> [EXERCISE PROMPT]: An exact copy is needed of the lines in the entries below from the line with "10 / 15 / 20Ah" up to and including the line with "ポーチドエッグを作るお鍋から優しい湯気が出ています。", and of nothing else. Leave the pictures out.

> [INPUT RECORDS]:
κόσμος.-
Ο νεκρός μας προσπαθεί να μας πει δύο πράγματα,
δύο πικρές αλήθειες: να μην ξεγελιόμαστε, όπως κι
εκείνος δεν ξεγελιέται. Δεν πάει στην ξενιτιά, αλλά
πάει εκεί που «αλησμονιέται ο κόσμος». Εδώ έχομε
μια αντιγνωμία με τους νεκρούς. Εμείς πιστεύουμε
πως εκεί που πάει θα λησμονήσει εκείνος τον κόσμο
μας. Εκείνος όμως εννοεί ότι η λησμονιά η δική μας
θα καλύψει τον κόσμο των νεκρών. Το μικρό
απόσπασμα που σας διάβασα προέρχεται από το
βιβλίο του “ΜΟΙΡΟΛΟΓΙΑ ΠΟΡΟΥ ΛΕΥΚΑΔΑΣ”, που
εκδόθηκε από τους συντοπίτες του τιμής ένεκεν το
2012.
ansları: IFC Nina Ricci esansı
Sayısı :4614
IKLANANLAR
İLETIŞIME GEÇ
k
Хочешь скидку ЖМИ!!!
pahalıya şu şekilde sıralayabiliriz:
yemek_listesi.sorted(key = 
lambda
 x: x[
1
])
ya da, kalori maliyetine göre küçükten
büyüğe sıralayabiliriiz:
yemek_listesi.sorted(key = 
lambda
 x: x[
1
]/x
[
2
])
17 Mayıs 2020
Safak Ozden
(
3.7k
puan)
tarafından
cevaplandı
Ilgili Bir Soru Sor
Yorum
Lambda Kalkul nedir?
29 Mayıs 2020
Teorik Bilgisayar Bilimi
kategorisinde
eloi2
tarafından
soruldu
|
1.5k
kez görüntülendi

--

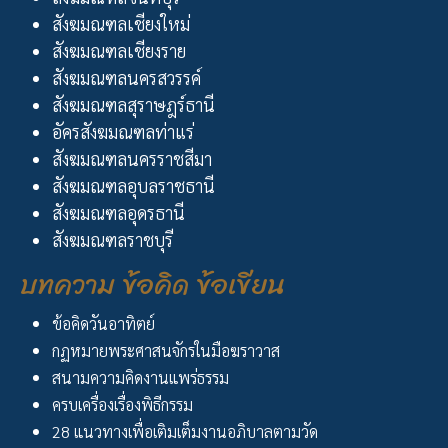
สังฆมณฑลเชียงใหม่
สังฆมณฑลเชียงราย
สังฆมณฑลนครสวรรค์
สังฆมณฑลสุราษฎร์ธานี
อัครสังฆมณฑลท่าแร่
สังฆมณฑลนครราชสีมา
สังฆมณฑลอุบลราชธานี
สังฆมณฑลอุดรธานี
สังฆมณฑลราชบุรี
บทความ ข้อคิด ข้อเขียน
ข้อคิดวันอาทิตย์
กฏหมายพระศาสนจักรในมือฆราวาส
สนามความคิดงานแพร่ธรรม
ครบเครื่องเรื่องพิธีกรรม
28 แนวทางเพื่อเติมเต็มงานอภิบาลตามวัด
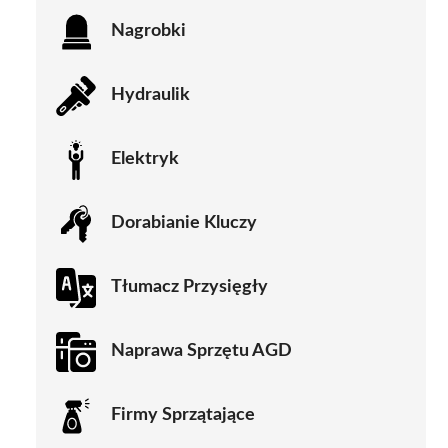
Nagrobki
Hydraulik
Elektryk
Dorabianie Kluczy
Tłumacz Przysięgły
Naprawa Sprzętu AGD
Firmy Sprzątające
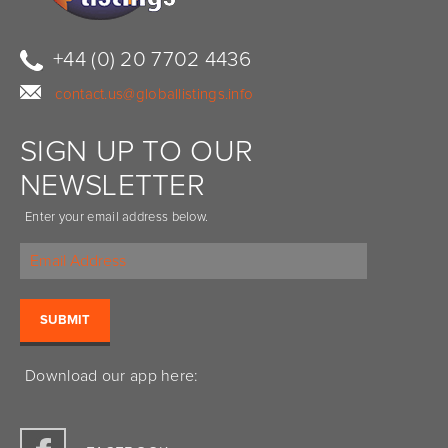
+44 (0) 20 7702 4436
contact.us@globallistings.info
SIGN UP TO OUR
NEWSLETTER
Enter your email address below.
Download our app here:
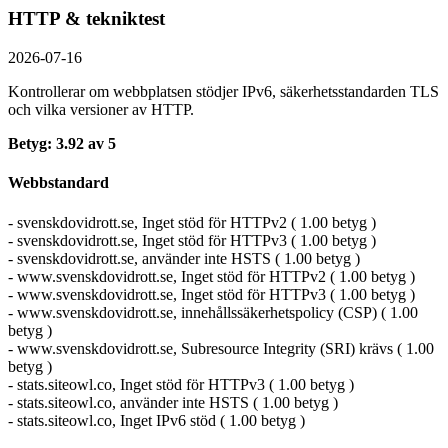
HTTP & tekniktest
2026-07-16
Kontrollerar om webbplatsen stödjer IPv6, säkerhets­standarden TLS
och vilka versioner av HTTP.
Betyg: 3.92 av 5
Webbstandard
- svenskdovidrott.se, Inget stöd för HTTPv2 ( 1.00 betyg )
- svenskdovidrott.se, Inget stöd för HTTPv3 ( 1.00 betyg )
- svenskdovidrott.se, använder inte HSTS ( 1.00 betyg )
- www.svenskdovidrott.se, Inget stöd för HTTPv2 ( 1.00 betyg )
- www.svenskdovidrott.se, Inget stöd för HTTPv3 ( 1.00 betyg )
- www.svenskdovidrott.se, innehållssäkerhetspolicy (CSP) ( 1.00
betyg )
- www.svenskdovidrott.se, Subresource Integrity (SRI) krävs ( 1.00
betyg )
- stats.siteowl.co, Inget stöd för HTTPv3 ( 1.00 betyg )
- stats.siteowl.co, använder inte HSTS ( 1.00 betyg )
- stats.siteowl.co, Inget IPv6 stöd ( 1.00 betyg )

--

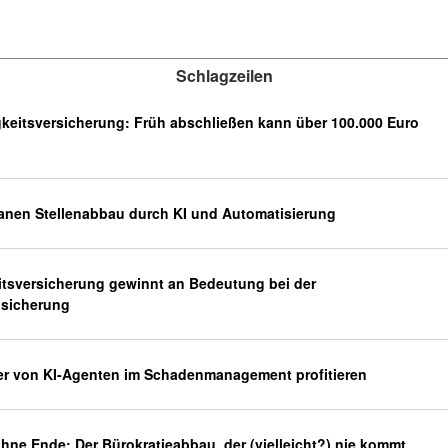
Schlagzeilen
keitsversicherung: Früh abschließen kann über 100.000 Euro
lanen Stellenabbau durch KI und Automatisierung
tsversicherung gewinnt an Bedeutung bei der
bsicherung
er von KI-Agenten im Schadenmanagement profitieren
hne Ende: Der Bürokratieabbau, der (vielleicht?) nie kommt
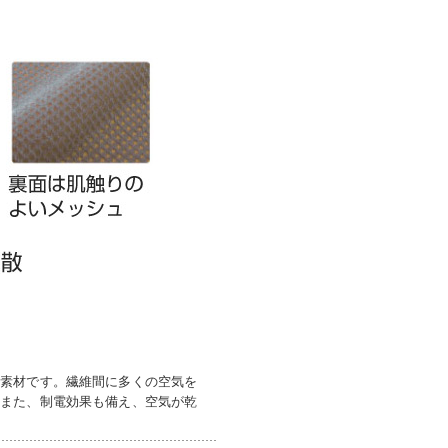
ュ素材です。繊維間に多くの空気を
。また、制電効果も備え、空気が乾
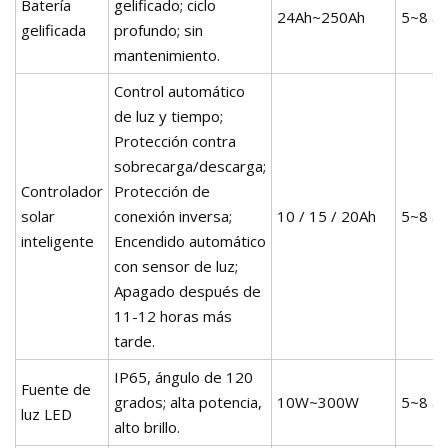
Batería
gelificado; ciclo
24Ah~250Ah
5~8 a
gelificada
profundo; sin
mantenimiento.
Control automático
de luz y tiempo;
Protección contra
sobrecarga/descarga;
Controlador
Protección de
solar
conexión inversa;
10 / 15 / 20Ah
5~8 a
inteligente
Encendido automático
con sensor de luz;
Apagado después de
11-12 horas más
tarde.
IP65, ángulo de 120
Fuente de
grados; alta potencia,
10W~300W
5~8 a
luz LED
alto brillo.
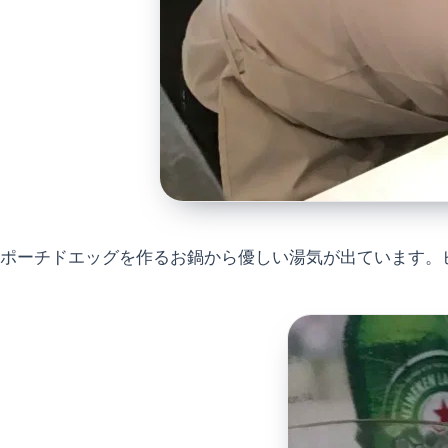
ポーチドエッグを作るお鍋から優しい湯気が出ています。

> [RESPONSE TO THE TASK]:
10 / 15 / 20Ah
5~8 a
inteligente
Encendido automático
con sensor de luz;
Apagado después de
11-12 horas más
tarde.
IP65, ángulo de 120
Fuente de
grados; alta potencia,
10W~300W
5~8 a
luz LED
alto brillo.
ポーチドエッグを作るお鍋から優しい湯気が出ています。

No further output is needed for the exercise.